If Apple had ended its exclusivity in 2009, after two years, it could have quashed the nascent Android menace with ease. But this spring, the two iPhone models weren't able to outsell the combined Android army, including Motorola Droid and HTC Incredible on Verizon, and HTC Evo on Sprint.
iPhone, your phone
It's at this point that Apple devotees note, perhaps huffily, that iPhone sales were obviously stalled in the three months leading up to the launch of the iPhone 4. It was, thanks to an unplanned early look, the most eagerly anticipated handset since the very first iPhone. They will also note that despite Antennagate, sales reached record numbers, that Apple is rumored to be ordering extras made to meet demand, and that even this columnist downplayed much of the controversy surrounding the iPhone 4's design flaw (at the risk of being labeled "fanboy").
The third quarter might prove to be wondrous for iPhone sales, but Android phones are selling out too, and besides, there has been a chilling effect. It's best measured by a survey from the research firm ChangeWave. The percent of "very satisfied" iPhone customers has fallen, from the 3GS's 82 percent to the iPhone 4's 72 percent. Twenty percent said the antenna on the iPhone 4 has caused them grief, but still, the biggest ding was the exclusive carrier deal. Twenty seven percent don't want to be forced to use AT&T, the bulk of those complainers citing coverage and quality of network.
Ultimately, this will have a serious impact on iPhone sales. The market research firm iSuppli just put out the most damning numbers: In terms of global smart phone market share,iPhones will peak at 15.9 percent in 2012, then fall to 15.3 percent two years later. Android will snatch 19.4 percent in two years, and keep on growing, hitting 22.8 percent in 2014. The firm's stated reason for the limited Apple growth? "While Apple’s family of iPhone products continues to be the standard by which all other smart phones are measured, the proprietary nature of the iOS and Apple’s closed system business model will limit the number of smart phones with the operating system." Meanwhile, "the flexibility Android offers for hardware designs and its appealing business model" is already luring in loads of eager hardware makers.
Sound familiar? Or maybe exactly like Windows vs. Mac, the decades-long personal computer battle? You know, the one that had one clear winner and one clear loser, at least in terms of market share? I'm hardly the first person to identify Android as the new Windows, and maybe that's something we can talk about in depth at another time. What's surprising to me is that Steve Jobs didn't see this coming, didn't see how too much control over the hardware supply might once again prevent him from grabbing the brass ring. A little control can be a good thing, but a chokehold, well, that's strangulation, brutha.

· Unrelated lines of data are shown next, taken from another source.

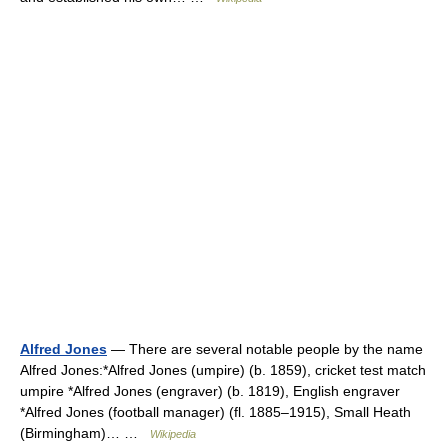
Alfred Jones
— There are several notable people by the name
Alfred Jones:*Alfred Jones (umpire) (b. 1859), cricket test match
umpire *Alfred Jones (engraver) (b. 1819), English engraver
*Alfred Jones (football manager) (fl. 1885–1915), Small Heath
(Birmingham)… …
Wikipedia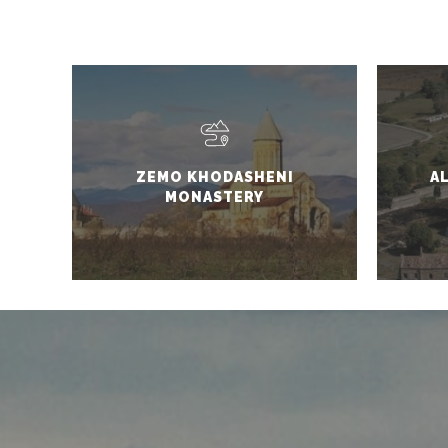
ZEMO KHODASHENI
A
MONASTERY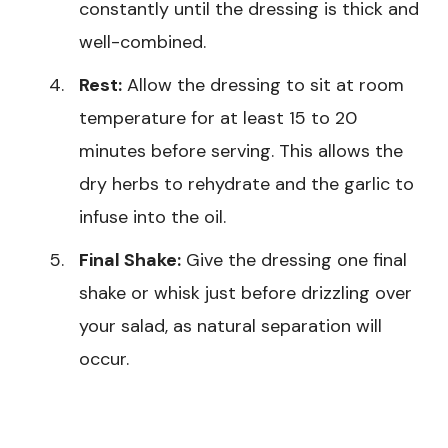
constantly until the dressing is thick and
well-combined.
Rest:
Allow the dressing to sit at room
temperature for at least 15 to 20
minutes before serving. This allows the
dry herbs to rehydrate and the garlic to
infuse into the oil.
Final Shake:
Give the dressing one final
shake or whisk just before drizzling over
your salad, as natural separation will
occur.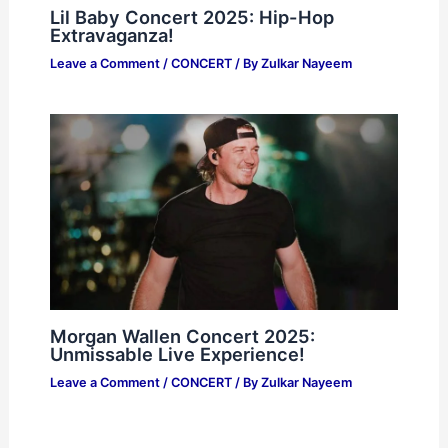
Lil Baby Concert 2025: Hip-Hop
Extravaganza!
Leave a Comment
/
CONCERT
/ By
Zulkar Nayeem
Morgan Wallen Concert 2025:
Unmissable Live Experience!
Leave a Comment
/
CONCERT
/ By
Zulkar Nayeem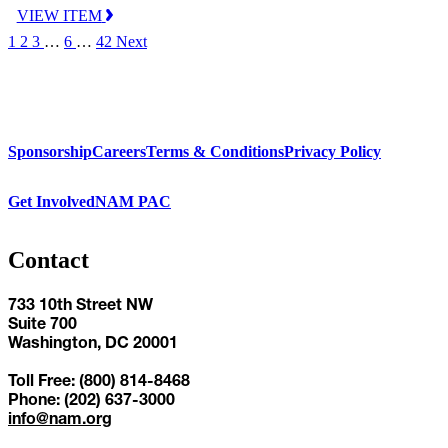
VIEW ITEM
1
2
3
…
6
…
42
Next
Sponsorship
Careers
Terms & Conditions
Privacy Policy
Get Involved
NAM PAC
Contact
733 10th Street NW
Suite 700
Washington, DC 20001
Toll Free: (800) 814-8468
Phone: (202) 637-3000
info@nam.org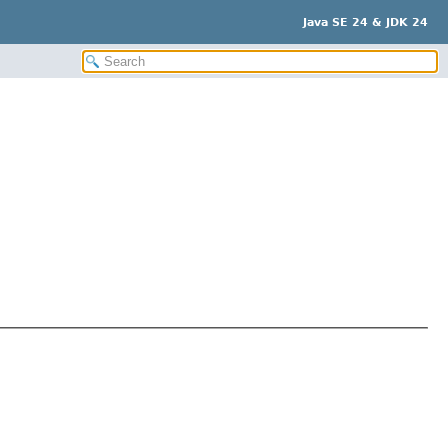
Java SE 24 & JDK 24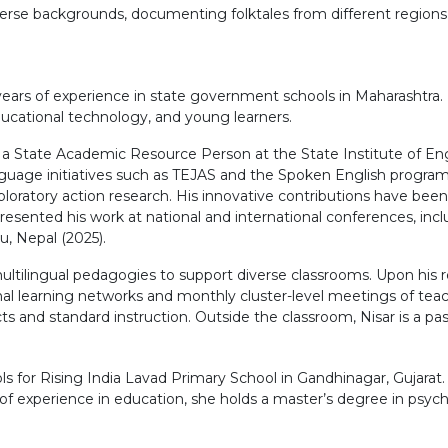
verse backgrounds, documenting folktales from different regions o
.
7 years of experience in state government schools in Maharashtr
educational technology, and young learners.
As a State Academic Resource Person at the State Institute of En
nguage initiatives such as TEJAS and the Spoken English progra
ratory action research. His innovative contributions have been
sented his work at national and international conferences, inc
, Nepal (2025).
ltilingual pedagogies to support diverse classrooms. Upon his re
nal learning networks and monthly cluster-level meetings of teach
and standard instruction. Outside the classroom, Nisar is a pass
 for Rising India Lavad Primary School in Gandhinagar, Gujarat
s of experience in education, she holds a master’s degree in psych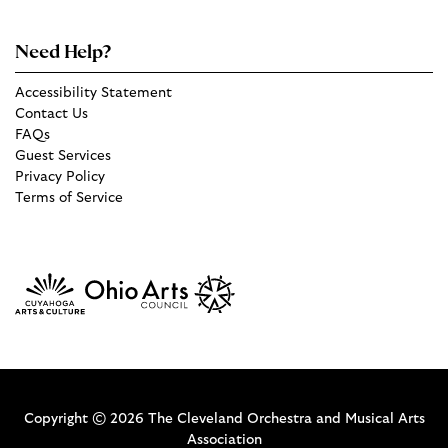
Need Help?
Accessibility Statement
Contact Us
FAQs
Guest Services
Privacy Policy
Terms of Service
Copyright © 2026 The Cleveland Orchestra and Musical Arts
Association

I'm not asking for authorized iPhone clones. God knows, nobody wants to relive the StarMax years. But I am saying that when one phone platform is available on all four carriers in a variety of shapes, sizes, software configurations and monthly plans, and the other — fashionable, sure, but no longer a league above — is tied to just the one carrier with the one pricing structure, good people who exercise sound judgment will be forced to pick the former, despite the latter's halo of awesomeness.
And when the halo of awesomeness starts shimmering less brightly, well, even people more susceptible to peer pressure and marketing will start looking elsewhere.